My father plays the victim, one of the most malignant ways to get our needs met. Last year he went back to my sisters and told them he was left feeling worse after our meeting than how he felt after the Nazis murdered his 7 brothers and sisters and parents. The drama triangle of the victim, rescuer and persecutor, which is so common in narcissistic families kicked in, my dad seeing me as the persecutor, he reverts to playing the victim, my sisters move to rescue him by trying to persecute me. when i confronted him about his crass statement, he said he didn’t say Nazis, he said the Germans!!!!
The only way to deal with the drama triangle is to get off it, which is what I did last summer, breaking all contact with my family of origin for a few months. I told my father there would be similar consequences this time around, if he felt the need to try and manipulate my sisters into siding with him. I told him in my book, that’s where part of the sickness lies in our family, with the enmeshment of a parent involving other siblings when there is disagreement between parent and a child. Its one of the few times I’ve seen my father get angry. He was caught between a rock and a hard place, wanting to maintain contact with me and also wanting to get my sisters to feel sorry for his hurt feelings because at last I had found my voice. In that moment I lost my centre, my feeling of being grounded and became furious as I saw my father’s attempted manipulation in that moment.
We covered much ground in this conversation, with no real new territory apart from the physical manifestation of my emotions. I spoke of how I felt last year with his comment about my behaviour as compared to the Nazis. His version was it was a measure of how hurtful he had found my honesty. I asked him what I had said then and also during this meeting that he found hurtful, so brutal, so destructive? He could not tell me. All he said was he finds my honesty hurtful as I’m insensitive and inconsiderate to his feelings and that makes me selfish. Its why he hates the journey I am on, because I am one of the few if only person that has the audacity to challenge his beliefs.
My father talked about how sad he felt about how I felt towards him. I said that’s OK, why wouldn’t he feel sad? I told him I too feel sad that I’ve failed my own daughters in my own inadequate fathering, something I’m trying to make amends with through the work I’m doing to grow. I told my father I’m no longer prepared to sugar coat things and tell him what he only wants to hear. Its another point we agreed to disagree on. He chooses to remain a co-dependent people pleaser to avoid conflict. The adult intellectual part of me understands where this needs comes from. My inner child did not. All I knew was growing up in my family did not feel safe, secure nor loving. I did not feel seen, validated, nor accepted for who I was. My mother was a rageaholic and my father did not protect me from her abuse. There was also much religious hypocrisy that has left me with a distaste for organised religion.

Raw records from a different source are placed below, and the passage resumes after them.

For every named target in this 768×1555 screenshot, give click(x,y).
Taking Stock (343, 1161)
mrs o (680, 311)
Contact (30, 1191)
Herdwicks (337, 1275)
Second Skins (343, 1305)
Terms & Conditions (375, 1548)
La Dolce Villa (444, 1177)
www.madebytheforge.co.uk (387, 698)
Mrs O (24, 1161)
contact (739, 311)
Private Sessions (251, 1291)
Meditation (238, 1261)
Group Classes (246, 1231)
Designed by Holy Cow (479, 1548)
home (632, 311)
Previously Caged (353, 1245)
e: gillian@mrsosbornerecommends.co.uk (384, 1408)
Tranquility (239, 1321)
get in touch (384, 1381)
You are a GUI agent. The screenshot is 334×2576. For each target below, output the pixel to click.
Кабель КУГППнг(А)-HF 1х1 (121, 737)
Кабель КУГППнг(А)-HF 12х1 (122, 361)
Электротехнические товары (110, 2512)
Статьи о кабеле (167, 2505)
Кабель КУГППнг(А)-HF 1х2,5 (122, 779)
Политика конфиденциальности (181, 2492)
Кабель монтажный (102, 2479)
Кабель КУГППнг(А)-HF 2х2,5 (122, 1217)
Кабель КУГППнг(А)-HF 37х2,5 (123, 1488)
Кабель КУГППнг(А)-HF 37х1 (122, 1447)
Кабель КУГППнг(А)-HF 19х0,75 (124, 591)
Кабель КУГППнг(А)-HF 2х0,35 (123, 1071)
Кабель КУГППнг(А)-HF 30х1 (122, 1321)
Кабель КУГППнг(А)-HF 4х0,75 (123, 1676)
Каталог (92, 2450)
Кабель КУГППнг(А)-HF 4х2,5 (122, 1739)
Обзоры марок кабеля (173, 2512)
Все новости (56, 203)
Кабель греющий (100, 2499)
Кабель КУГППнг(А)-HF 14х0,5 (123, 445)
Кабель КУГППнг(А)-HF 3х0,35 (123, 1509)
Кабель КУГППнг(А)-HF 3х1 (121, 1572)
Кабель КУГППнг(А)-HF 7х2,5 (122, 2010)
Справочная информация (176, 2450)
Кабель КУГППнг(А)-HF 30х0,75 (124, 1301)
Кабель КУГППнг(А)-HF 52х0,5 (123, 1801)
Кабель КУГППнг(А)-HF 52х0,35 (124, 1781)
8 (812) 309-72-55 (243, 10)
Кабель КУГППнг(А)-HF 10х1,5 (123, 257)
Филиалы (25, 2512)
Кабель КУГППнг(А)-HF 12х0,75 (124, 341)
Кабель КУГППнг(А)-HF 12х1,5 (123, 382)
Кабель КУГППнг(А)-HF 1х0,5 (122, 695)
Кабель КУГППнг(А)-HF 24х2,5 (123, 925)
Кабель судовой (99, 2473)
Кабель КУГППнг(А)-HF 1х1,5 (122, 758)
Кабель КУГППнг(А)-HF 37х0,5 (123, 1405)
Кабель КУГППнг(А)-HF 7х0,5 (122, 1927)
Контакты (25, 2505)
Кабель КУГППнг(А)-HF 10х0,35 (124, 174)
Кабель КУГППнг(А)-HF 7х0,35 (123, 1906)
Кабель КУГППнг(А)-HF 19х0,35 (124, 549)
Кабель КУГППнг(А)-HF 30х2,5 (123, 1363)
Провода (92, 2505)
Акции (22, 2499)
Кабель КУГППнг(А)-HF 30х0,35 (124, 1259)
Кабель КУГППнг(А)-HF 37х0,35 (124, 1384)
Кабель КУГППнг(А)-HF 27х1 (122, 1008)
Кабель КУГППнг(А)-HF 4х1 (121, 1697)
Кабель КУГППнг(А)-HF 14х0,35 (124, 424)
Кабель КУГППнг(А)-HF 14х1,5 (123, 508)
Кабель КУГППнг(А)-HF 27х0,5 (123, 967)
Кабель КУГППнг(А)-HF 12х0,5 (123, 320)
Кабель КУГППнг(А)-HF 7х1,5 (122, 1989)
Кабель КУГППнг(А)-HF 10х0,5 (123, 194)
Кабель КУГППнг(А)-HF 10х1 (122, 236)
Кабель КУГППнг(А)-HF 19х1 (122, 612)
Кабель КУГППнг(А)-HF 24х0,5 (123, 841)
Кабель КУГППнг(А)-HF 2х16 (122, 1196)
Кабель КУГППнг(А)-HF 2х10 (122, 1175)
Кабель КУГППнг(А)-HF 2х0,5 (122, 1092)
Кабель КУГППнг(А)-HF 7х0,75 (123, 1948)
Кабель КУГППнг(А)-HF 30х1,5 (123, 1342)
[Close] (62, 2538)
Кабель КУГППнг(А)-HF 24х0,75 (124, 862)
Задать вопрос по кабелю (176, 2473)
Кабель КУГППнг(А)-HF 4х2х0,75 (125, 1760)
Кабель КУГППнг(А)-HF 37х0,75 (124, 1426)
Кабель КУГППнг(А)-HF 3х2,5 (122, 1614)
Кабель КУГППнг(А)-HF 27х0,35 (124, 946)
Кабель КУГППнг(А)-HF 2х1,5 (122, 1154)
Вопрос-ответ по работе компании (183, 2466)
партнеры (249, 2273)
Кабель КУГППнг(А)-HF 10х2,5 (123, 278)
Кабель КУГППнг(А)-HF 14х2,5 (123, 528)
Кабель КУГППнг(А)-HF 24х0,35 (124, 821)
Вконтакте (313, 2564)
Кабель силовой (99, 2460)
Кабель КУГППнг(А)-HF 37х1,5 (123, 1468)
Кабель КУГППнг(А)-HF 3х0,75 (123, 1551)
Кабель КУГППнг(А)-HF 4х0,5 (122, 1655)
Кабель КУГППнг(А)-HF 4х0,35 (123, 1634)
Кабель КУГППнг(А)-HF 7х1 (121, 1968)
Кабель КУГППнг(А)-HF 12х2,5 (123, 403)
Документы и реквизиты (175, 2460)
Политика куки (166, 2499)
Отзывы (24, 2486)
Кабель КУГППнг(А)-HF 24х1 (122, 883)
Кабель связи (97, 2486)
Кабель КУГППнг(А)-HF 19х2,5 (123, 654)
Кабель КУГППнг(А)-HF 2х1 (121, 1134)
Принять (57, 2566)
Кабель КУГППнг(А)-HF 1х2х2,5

I told him there is nothing he can do for me. I am no longer seeking his approval and now on my own path to individuation. This is my work for me to do. If he does not agree with my life choice’s, I cant help as I no longer feel it’s a child’s duty to subjugate their feelings to keep a parent happy.
Even in writing this article feels in some way like a betrayal of the family system I was raised in. “dont upset your father….” My father’s desire to project out the image of the perfect loving caring family is being challenged. And if there is one thing for sure that is guaranteed to elicit narcissistic rage is for someone to defy their belief system.
For me, i no longer need to be perfect – its OK to be perfectly imperfect, after all im only human.